Nicalis’s new “color matching combat game” does what many of my favorite modern titles do: “borrows ideas” while innovating with new angles.
The concept of mashing together a puzzle game and a fighting game isn’t too out there. Super Puzzle Fighter did it ages ago. Crystal Crisis is a little denser than the strange chibi style Street Fighter spinoff, so let’s start with just how the puzzle mechanics work.
Bouts begin as a fight between you and your opponent. Like Tetris and Puyo Pop, blocks descend from the heavens, in this case, two-by-two. Matching colors is essential here, and you’re encouraged to make many same-colored blocks connect. However, to rack up points and power, blocks must be destroyed with corresponding colors. It works similarly to how Toad uses bombs to off creatures in Wario Woods, save for the scrambling across the screen. Doing this not only weighs down your opponent’s playfield with more blocks, but it builds up your “Burst Gauge.” And that’s where things get even more interesting.

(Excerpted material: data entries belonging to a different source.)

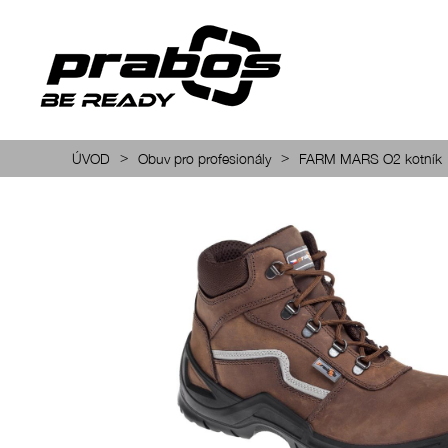
>
>
ÚVOD
Obuv pro profesionály
FARM MARS O2 kotník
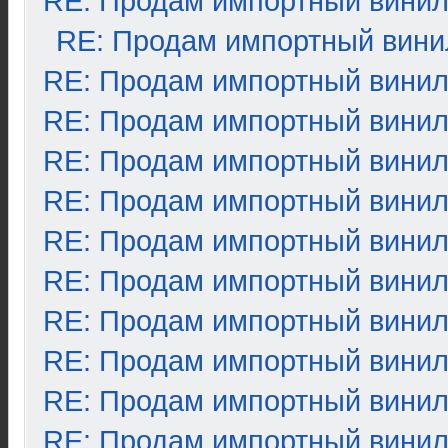
RE: Продам импортный вини
RE: Продам импортный вини
RE: Продам импортный вини
RE: Продам импортный вини
RE: Продам импортный вини
RE: Продам импортный вини
RE: Продам импортный вини
RE: Продам импортный вини
RE: Продам импортный вини
RE: Продам импортный вини
RE: Продам импортный вини
RE: Продам импортный вини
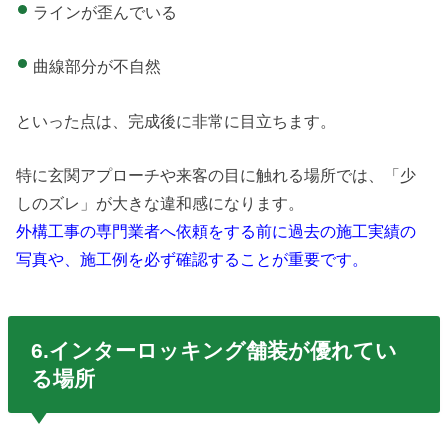
ラインが歪んでいる
曲線部分が不自然
といった点は、完成後に非常に目立ちます。
特に玄関アプローチや来客の目に触れる場所では、「少
しのズレ」が大きな違和感になります。
外構工事の専門業者へ依頼をする前に過去の施工実績の
写真や、施工例を必ず確認することが重要です。
6.インターロッキング舗装が優れてい
る場所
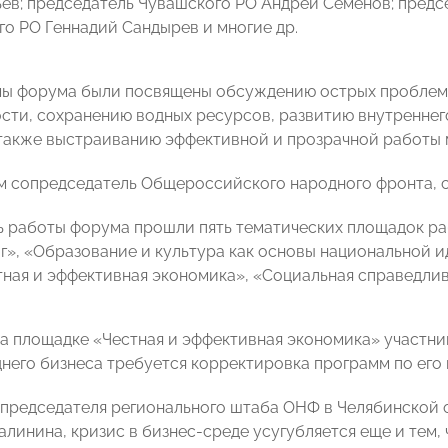
ев; председатель Чувашского РО Андрей Семенов; предс
го РО Геннадий Сандырев и многие др.
ы форума были посвящены обсуждению острых проблем 
ти, сохранению водных ресурсов, развитию внутреннего
 также выстраиванию эффективной и прозрачной работы 
 сопредседатель Общероссийского народного фронта, с
ь работы форума прошли пять тематических площадок ра
г», «Образование и культура как основы национальной 
тная и эффективная экономика», «Социальная справедлив
на площадке «Честная и эффективная экономика» участни
днего бизнеса требуется корректировка программ по его
председателя регионального штаба ОНФ в Челябинской
алинина, кризис в бизнес-среде усугубляется еще и тем,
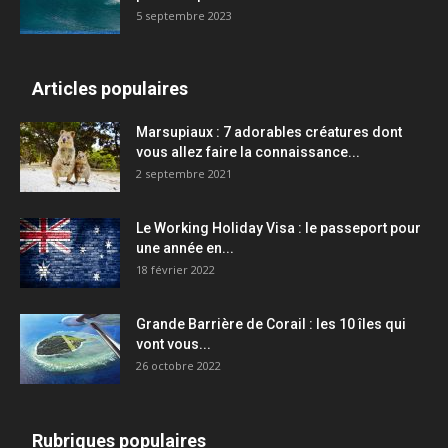
5 septembre 2023
Articles populaires
Marsupiaux : 7 adorables créatures dont
vous allez faire la connaissance...
2 septembre 2021
Le Working Holiday Visa : le passeport pour
une année en...
18 février 2022
Grande Barrière de Corail : les 10 îles qui
vont vous...
26 octobre 2022
Rubriques populaires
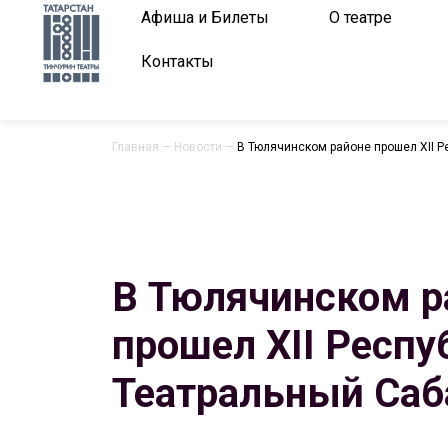
Афиша и Билеты
О театре
Контакты
Главная
—
Новости
—
В Тюлячинском районе прошел XII Р
В Тюлячинском р
прошел XII Респ
Театральный Саба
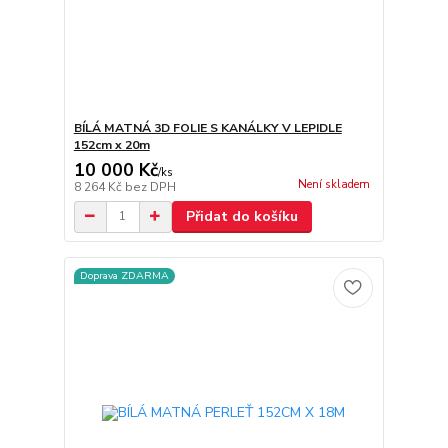
BÍLÁ MATNÁ 3D FOLIE S KANÁLKY V LEPIDLE
152cm x 20m
10 000 Kč
/
ks
Není skladem
8 264 Kč
bez DPH
Přidat do košíku
Doprava ZDARMA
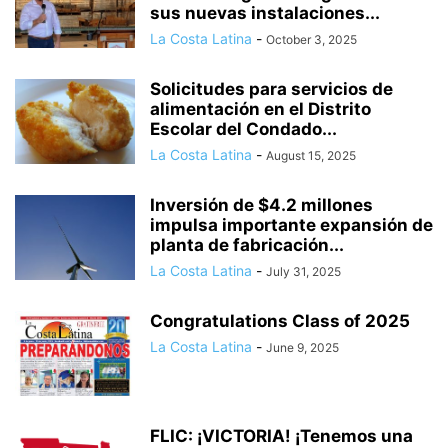
sus nuevas instalaciones...
La Costa Latina
-
October 3, 2025
Solicitudes para servicios de
alimentación en el Distrito
Escolar del Condado...
La Costa Latina
-
August 15, 2025
Inversión de $4.2 millones
impulsa importante expansión de
planta de fabricación...
La Costa Latina
-
July 31, 2025
Congratulations Class of 2025
La Costa Latina
-
June 9, 2025
FLIC: ¡VICTORIA! ¡Tenemos una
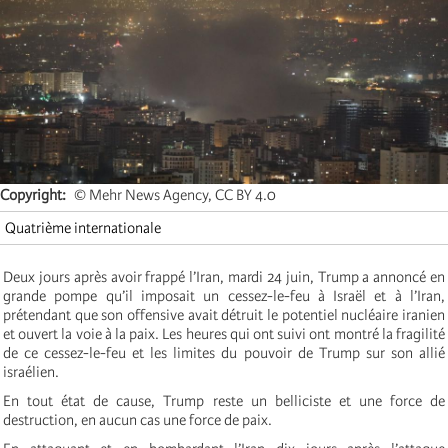
Copyright
© Mehr News Agency, CC BY 4.0
Quatrième internationale
Deux jours après avoir frappé l’Iran, mardi 24 juin, Trump a annoncé en
grande pompe qu’il imposait un cessez-le-feu à Israël et à l’Iran,
prétendant que son offensive avait détruit le potentiel nucléaire iranien
et ouvert la voie à la paix. Les heures qui ont suivi ont montré la fragilité
de ce cessez-le-feu et les limites du pouvoir de Trump sur son allié
israélien.
En tout état de cause, Trump reste un belliciste et une force de
destruction, en aucun cas une force de paix.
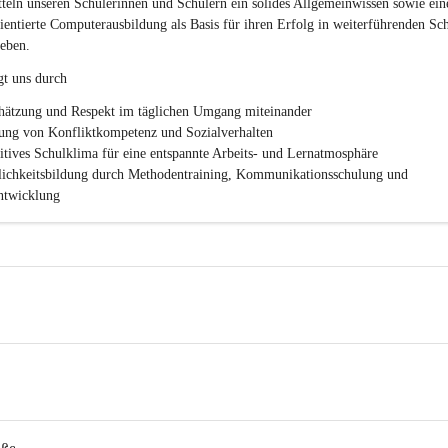
c
teln unseren Schülerinnen und Schülern ein solides Allgemeinwissen sowie ein
h
ientierte Computerausbildung als Basis für ihren Erfolg in weiterführenden Sc
l
eben.
.
P
gt uns durch
T
S
hätzung und Respekt im täglichen Umgang miteinander
ung von Konfliktkompetenz und Sozialverhalten
sitives Schulklima für eine entspannte Arbeits- und Lernatmosphäre
lichkeitsbildung durch Methodentraining, Kommunikationsschulung und 
twicklung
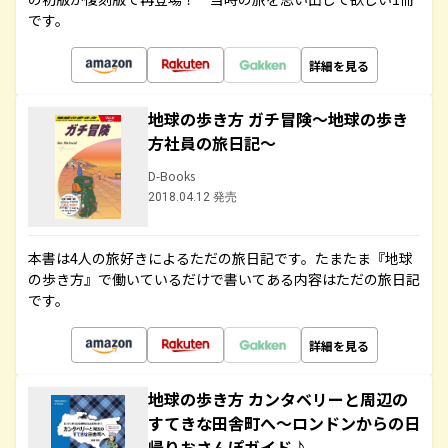
です。
詳細を見る
地球の歩き方 ガチ冒険～地球の歩き
方社員の旅日記～
D-Books
2018.04.12 発売
本書は4人の旅好きによるただの旅日記です。たまたま『地球
の歩き方』で働いているだけで書いてある内容はただの旅日記
です。
詳細を見る
地球の歩き方 カンタベリーと周辺の
すてきな田舎町へ～ロンドンからの日
帰りおさんぽガイド♪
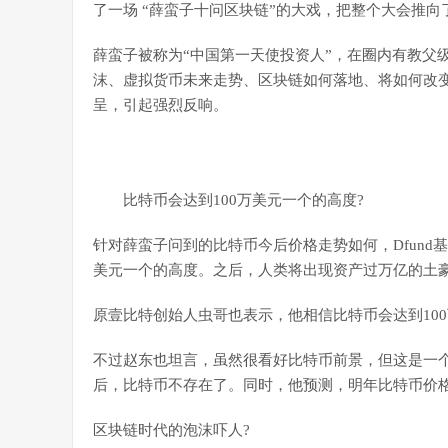
了一场 “薛蛮子十问区块链”的大戏，把整个大会推向
薛蛮子被称为“中国第一天使投资人”，在圈内有教父
沫、虚拟货币未来走势、区块链如何落地、将如何改变
呈，引起强烈反响。
比特币会达到100万美元一个的高度?
针对薛蛮子问到的比特币今后价格走势如何，Dfund
美元一个的高度。之后，人类将出现资产过万亿的土
原壹比特创始人虫哥也表示，他相信比特币会达到10
不过赵东也坦言，虽然很看好比特币前景，但这是一
后，比特币不存在了。同时，他预测，明年比特币价格
区块链时代的泡沫吓人?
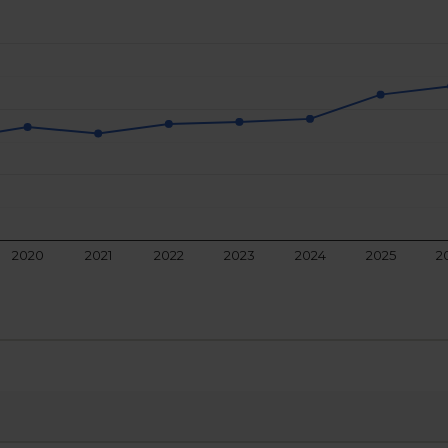
2020
2021
2022
2023
2024
2025
2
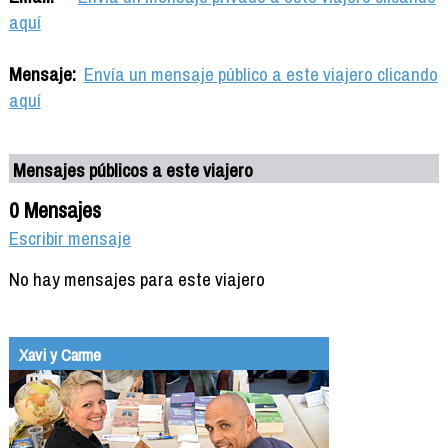
aquí
Mensaje:
Envía un mensaje público a este viajero clicando
aquí
Mensajes públicos a este viajero
0 Mensajes
Escribir mensaje
No hay mensajes para este viajero
Xavi y Carme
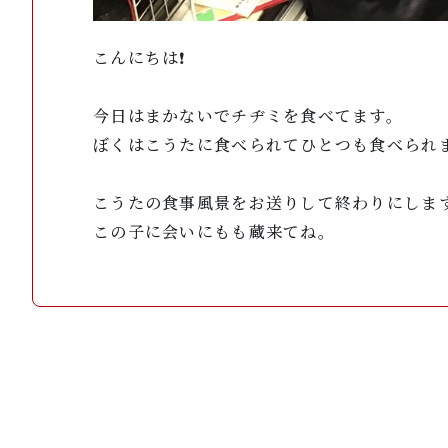
こんにちは❗️
今日はまかないでチヂミを食べてます。
ぼくはこうたに食べられてひとつも食べられ
こうたの食事風景をお送りして終わりにしま
この子に会いにもも蔵来てね。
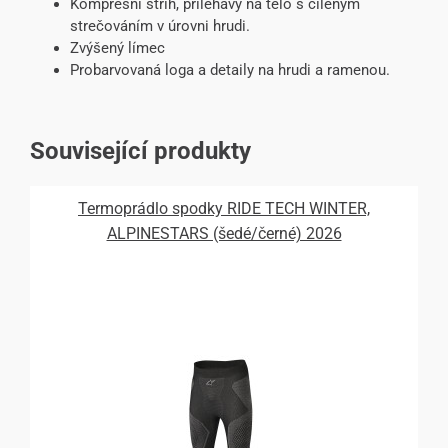
Kompresní střih, přiléhavý na tělo s cíleným
strečováním v úrovni hrudi.
Zvýšený límec
Probarvovaná loga a detaily na hrudi a ramenou.
Související produkty
Termoprádlo spodky RIDE TECH WINTER,
ALPINESTARS (šedé/černé) 2026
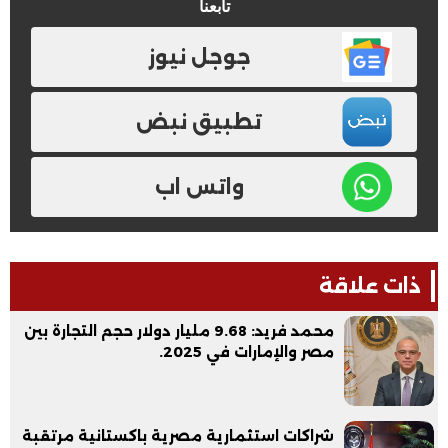
تابعنا
جوجل نيوز
تطبيق نبض
واتس اب
ذات علاقة
محمد فريد: 9.68 مليار دولار حجم التجارة بين
مصر والإمارات في 2025.
شراكات استثمارية مصرية باكستانية مرتقبة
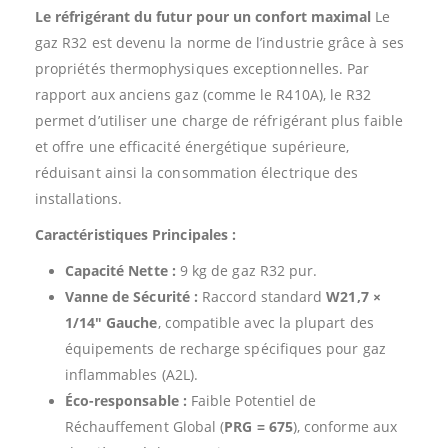
Le réfrigérant du futur pour un confort maximal
Le
gaz R32 est devenu la norme de l’industrie grâce à ses
propriétés thermophysiques exceptionnelles. Par
rapport aux anciens gaz (comme le R410A), le R32
permet d’utiliser une charge de réfrigérant plus faible
et offre une efficacité énergétique supérieure,
réduisant ainsi la consommation électrique des
installations.
Caractéristiques Principales :
Capacité Nette :
9 kg de gaz R32 pur.
Vanne de Sécurité :
Raccord standard
W21,7 ×
1/14″ Gauche
, compatible avec la plupart des
équipements de recharge spécifiques pour gaz
inflammables (A2L).
Éco-responsable :
Faible Potentiel de
Réchauffement Global (
PRG = 675
), conforme aux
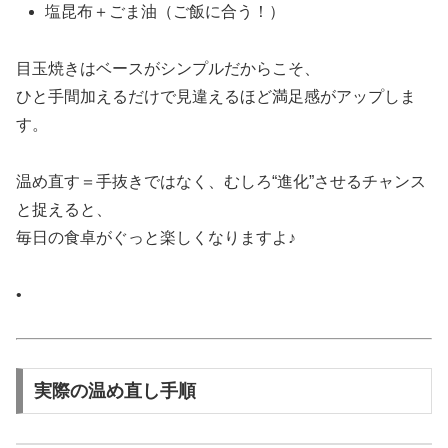
塩昆布＋ごま油（ご飯に合う！）
目玉焼きはベースがシンプルだからこそ、
ひと手間加えるだけで見違えるほど満足感がアップしま
す。
温め直す＝手抜きではなく、むしろ“進化”させるチャンス
と捉えると、
毎日の食卓がぐっと楽しくなりますよ♪
•
実際の温め直し手順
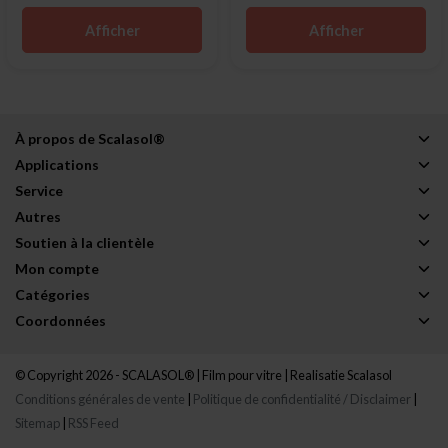
Afficher
Afficher
À propos de Scalasol®
Applications
Service
Autres
Soutien à la clientèle
Mon compte
Catégories
Coordonnées
© Copyright 2026 - SCALASOL® | Film pour vitre | Realisatie
Scalasol
Conditions générales de vente
|
Politique de confidentialité / Disclaimer
|
Sitemap
|
RSS Feed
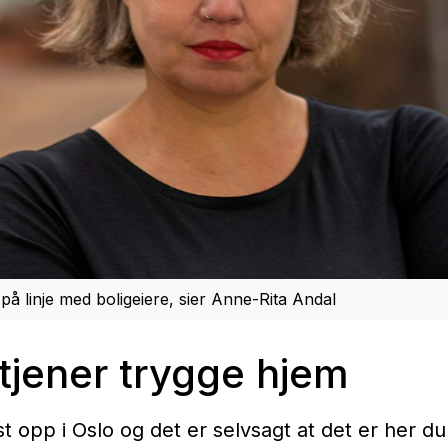
på linje med boligeiere, sier Anne-Rita Andal
tjener trygge hjem
t opp i Oslo og det er selvsagt at det er her du 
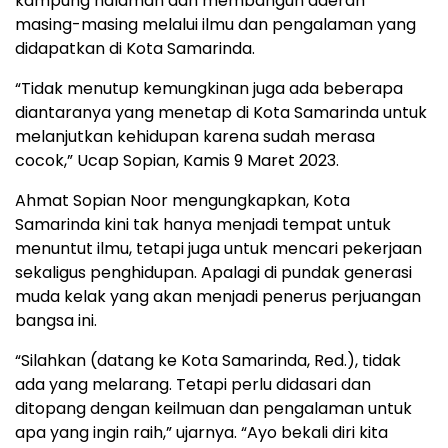
kampung halaman dan membangun daerah
masing-masing melalui ilmu dan pengalaman yang
didapatkan di Kota Samarinda.
“Tidak menutup kemungkinan juga ada beberapa
diantaranya yang menetap di Kota Samarinda untuk
melanjutkan kehidupan karena sudah merasa
cocok,” Ucap Sopian, Kamis 9 Maret 2023.
Ahmat Sopian Noor mengungkapkan, Kota
Samarinda kini tak hanya menjadi tempat untuk
menuntut ilmu, tetapi juga untuk mencari pekerjaan
sekaligus penghidupan. Apalagi di pundak generasi
muda kelak yang akan menjadi penerus perjuangan
bangsa ini.
“Silahkan (datang ke Kota Samarinda, Red.), tidak
ada yang melarang. Tetapi perlu didasari dan
ditopang dengan keilmuan dan pengalaman untuk
apa yang ingin raih,” ujarnya. “Ayo bekali diri kita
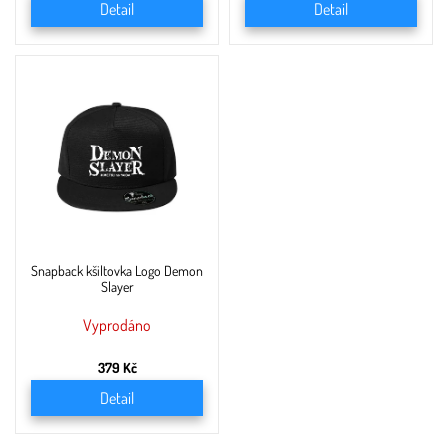
Detail
Detail
Snapback kšiltovka Logo Demon
Slayer
Vyprodáno
379 Kč
Detail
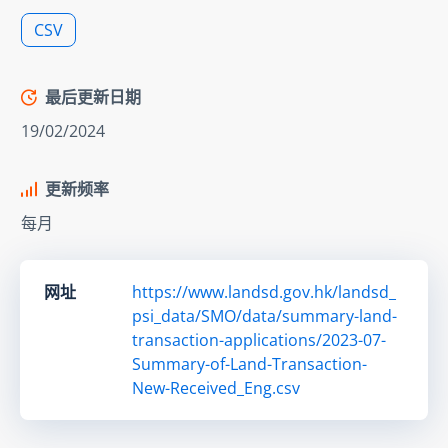
CSV
最后更新日期
19/02/2024
更新频率
每月
网址
https://www.landsd.gov.hk/landsd_
psi_data/SMO/data/summary-land-
transaction-applications/2023-07-
Summary-of-Land-Transaction-
New-Received_Eng.csv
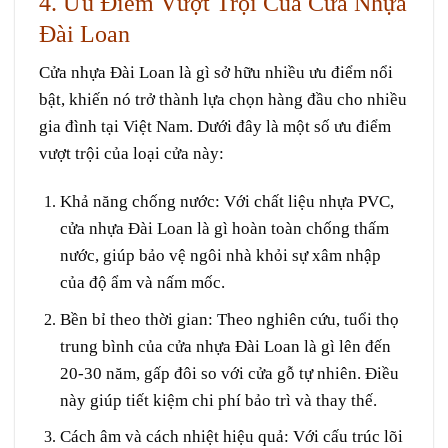
4. Ưu Điểm Vượt Trội Của Cửa Nhựa
Đài Loan
Cửa nhựa Đài Loan là gì sở hữu nhiều ưu điểm nổi
bật, khiến nó trở thành lựa chọn hàng đầu cho nhiều
gia đình tại Việt Nam. Dưới đây là một số ưu điểm
vượt trội của loại cửa này:
Khả năng chống nước
: Với chất liệu nhựa PVC,
cửa nhựa Đài Loan là gì hoàn toàn chống thấm
nước, giúp bảo vệ ngôi nhà khỏi sự xâm nhập
của độ ẩm và nấm mốc.
Bền bỉ theo thời gian
: Theo nghiên cứu, tuổi thọ
trung bình của cửa nhựa Đài Loan là gì lên đến
20-30 năm, gấp đôi so với cửa gỗ tự nhiên. Điều
này giúp tiết kiệm chi phí bảo trì và thay thế.
Cách âm và cách nhiệt hiệu quả
: Với cấu trúc lõi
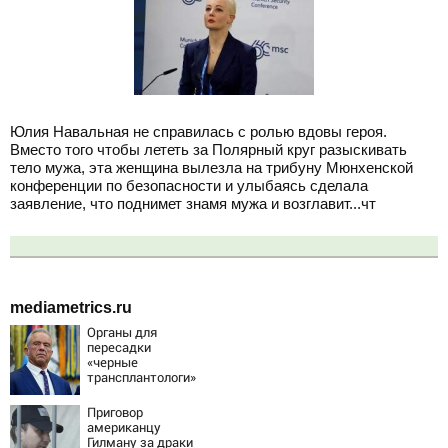
Юлия Навальная не справилась с ролью вдовы героя.
Вместо того чтобы лететь за Полярный круг разыскивать
тело мужа, эта женщина вылезла на трибуну Мюнхенской
конференции по безопасности и улыбаясь сделала
заявление, что поднимет знамя мужа и возглавит...чт
mediametrics.ru
Органы для
пересадки
«черные
трансплантологи»
извлекали у еще
живых пациентов
Приговор
американцу
Гилману за драки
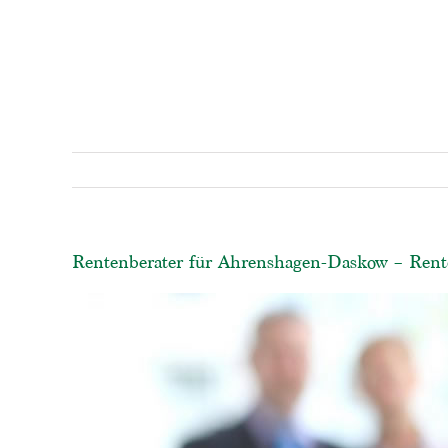
Rentenberater für Ahrenshagen-Daskow – Rente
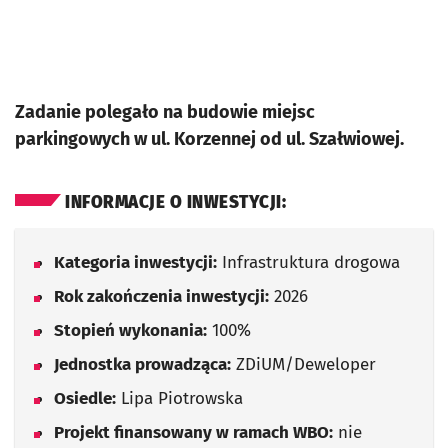
Zadanie polegało na budowie miejsc
parkingowych w ul. Korzennej od ul. Szałwiowej.
INFORMACJE O INWESTYCJI:
Kategoria inwestycji:
Infrastruktura drogowa
Rok zakończenia inwestycji:
2026
Stopień wykonania:
100%
Jednostka prowadząca:
ZDiUM/Deweloper
Osiedle:
Lipa Piotrowska
Projekt finansowany w ramach WBO:
nie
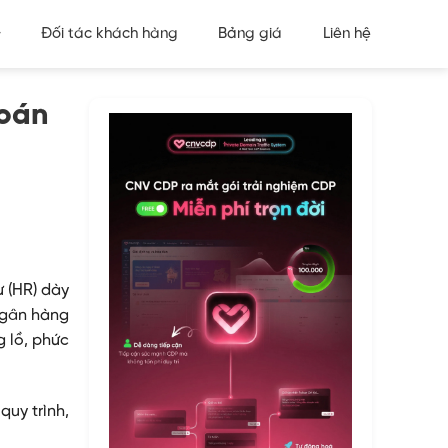
Đối tác khách hàng
Bảng giá
Liên hệ
Toán
ự (HR) dày
ngân hàng
g lồ, phức
quy trình,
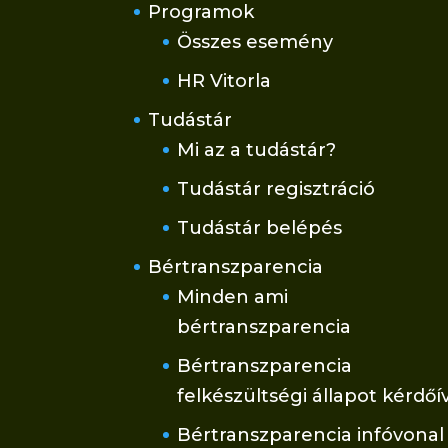
Programok
Összes esemény
HR Vitorla
Tudástár
Mi az a tudástár?
Tudástár regisztráció
Tudástár belépés
Bértranszparencia
Minden ami
bértranszparencia
Bértranszparencia
felkészültségi állapot kérdőí
Bértranszparencia infóvonal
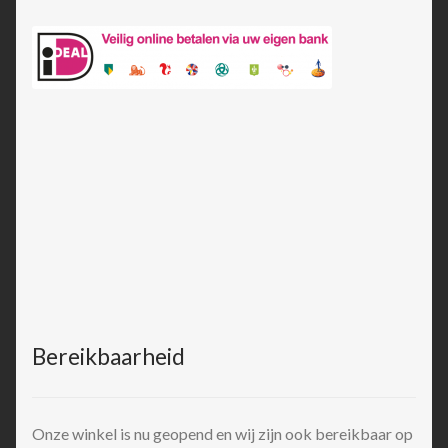
Bereikbaarheid
Onze winkel is nu geopend en wij zijn ook bereikbaar op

Burst attacks add another angle of strategy to the game. They’ve split in two: Defense Bursts and Attack Bursts. Defense Bursts help you mow down trouble areas on your screen, to save you from an onslaught or maybe even set up a combo. Attack Bursts rain hell on your opponent’s screen, forcing them into troublesome situations or if you’re lucky, their doom.
In my experience, it made bouts last quite a bit longer, where a victory might be within reach at one moment, but never truly secure. It made for some intense puzzle action that was occasionally infuriating, especially when I found my rhythm in a few rounds. I wouldn’t call this a fault, quite the opposite. The way the mechanics fleshed out an exciting experience over falling blocks was a pleasant surprise.
Aside from the innovative puzzle mechanics, the game’s presentation is downright cinematic. There’s a story mode, complete with animated cutscenes and even a light sprinkling of character development. Oh, and it’s also narrated by Peter Cullen, a voice known to many as Optimus Prime.
The story mode comes complete with branching paths, letting you play as different characters with varying block patterns and unique Attack and Defense Bursts. Among this gorgeous roster are familiar faces like Isaac from Binding of Isaac and Quote and Curly Brace from Cave Story. For the few among you like myself who scoured the internet for freeware games in the early ‘00s, inclusions like Akuji the Demon blew my mind and sent a wave of nostalgia at me I was not prepared for. Oh, and Astro Boy. Legendary anime icon Astro Boy is also playable. These are just a few of the 20 unique offerings on the roster, though, you’ll need to unlock many of them.
Review: Crystal Crisis (Nintendo Switch)
Save Tetris and Puyo Pop for when you want to wind down before bedtime. Crystal Crisis is as intense as puzzle gaming gets and has sparked new life into a genre not known for surprises. From the heart-pumping puzzle action to the full-fledged story mode and a roster that screams “fan service,” it would be a crime to call Crystal Crisis anything less than an absolute diamond.